The decision, made on Friday by the NSW Civil and Administrative Tribunal said Kruger’s “vilifying” remarks in July 2016 were a “stereotypical attack on all Muslims in Australia” and had the potential to “encourage hatred towards, or serious contempt for, Australian Muslims by ordinary members of the Australian population”.
Nine declined B&T‘s request for comment.
In the segment where Kruger made her remarks, she referred to a column by Andrew Bolt, following a terrorist attack in Nice, France.
Kruger linked Muslims’ migration to France to the recent terrorist attacks in the country.
She said on air: “I think Andrew Bolt has a point here; that there is a correlation between the number of people who, you know, are Muslim in a country and the number of terrorist attacks.
“Now, I have a lot of very good friends who are Muslim, who are peace-loving, who are beautiful people, but there are fanatics.
“And does the population and the correlation between those two things, is it having an impact?”
She said she would “like to see [immigration of Muslim people] stopped now for Australia.
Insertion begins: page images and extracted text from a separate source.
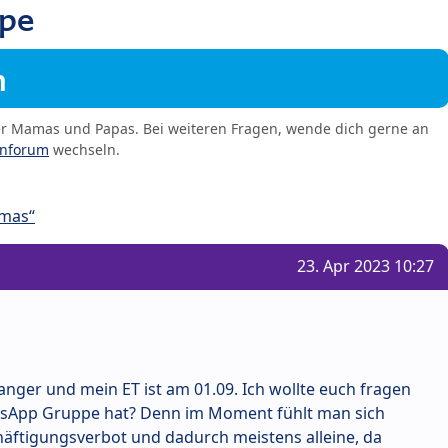
pe
m
er Mamas und Papas. Bei weiteren Fragen, wende dich gerne an
enforum
wechseln.
amas“
23. Apr 2023 10:27
anger und mein ET ist am 01.09. Ich wollte euch fragen
tsApp Gruppe hat? Denn im Moment fühlt man sich
schäftigungsverbot und dadurch meistens alleine, da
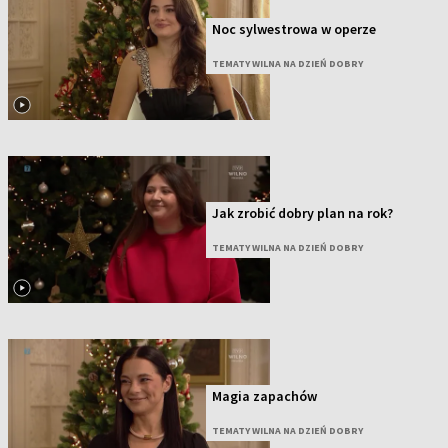
Noc sylwestrowa w operze
TEMATY WILNA NA DZIEŃ DOBRY
Jak zrobić dobry plan na rok?
TEMATY WILNA NA DZIEŃ DOBRY
Magia zapachów
TEMATY WILNA NA DZIEŃ DOBRY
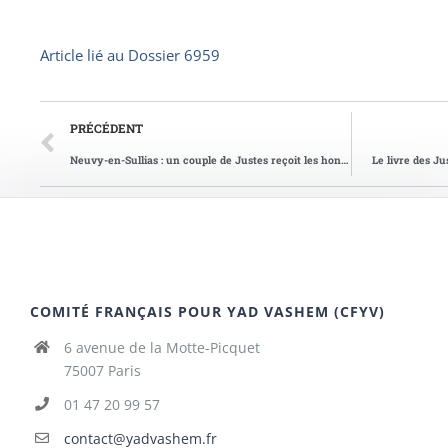
Article lié au
Dossier 6959
PRÉCÉDENT
Neuvy-en-Sullias : un couple de Justes reçoit les honneurs
Le livre des J
COMITÉ FRANÇAIS POUR YAD VASHEM (CFYV)
6 avenue de la Motte-Picquet
75007 Paris
01 47 20 99 57
contact@yadvashem.fr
Because I want to feel safe, as all of our citizens do”.
The following day, Kruger conceded her views “may have been extreme”.
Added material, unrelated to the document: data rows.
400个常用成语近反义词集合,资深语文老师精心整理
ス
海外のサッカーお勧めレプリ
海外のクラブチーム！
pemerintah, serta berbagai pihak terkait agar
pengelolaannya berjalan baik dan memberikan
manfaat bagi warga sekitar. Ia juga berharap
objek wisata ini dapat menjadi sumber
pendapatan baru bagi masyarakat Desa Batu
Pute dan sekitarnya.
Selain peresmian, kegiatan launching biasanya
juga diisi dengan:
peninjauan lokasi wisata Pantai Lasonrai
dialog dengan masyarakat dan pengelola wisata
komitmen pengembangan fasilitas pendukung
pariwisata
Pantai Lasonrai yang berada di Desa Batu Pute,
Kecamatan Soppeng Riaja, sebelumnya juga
Sam Ekermawi, a Muslim living in Australia, took the issue to the tribunal and said Kruger and the Nine Network had racially vilified Muslims.
He did not seek a payout but did request an apology.
“There is no objective evidence that would allow the tribunal to be comfortably satisfied that Muslims living in Australia regard themselves as being a distinct community irrespective of their different ethnic origins, religious traditions,” the tribunal said in its findings published on Friday.
“In conclusion, the evidence does not support a finding that Muslims living in Australia are a ‘race’ by reason of a common ethnic or ethno-religious origin.
“Apart from that issue, we would have found that both of the respondents [Kruger and The Nine Network] engaged in racial vilification of the Australian Muslim community, being Muslims living in Australia”.
The tribunal did find, however, that when Kruger said she wanted to see borders closed to Muslims “for the safety of citizens here”, she offered her own views that went beyond the discussion of Bolt’s piece.
“These additions were not just opinion, they were vilifying remarks in their own right,” the tribunal conceded.
While Kruger’s comments were not found to be racial vilification, the tribunal “would likely encourage hatred towards, or serious contempt for, Australian Muslims by ordinary members of the Australian population”.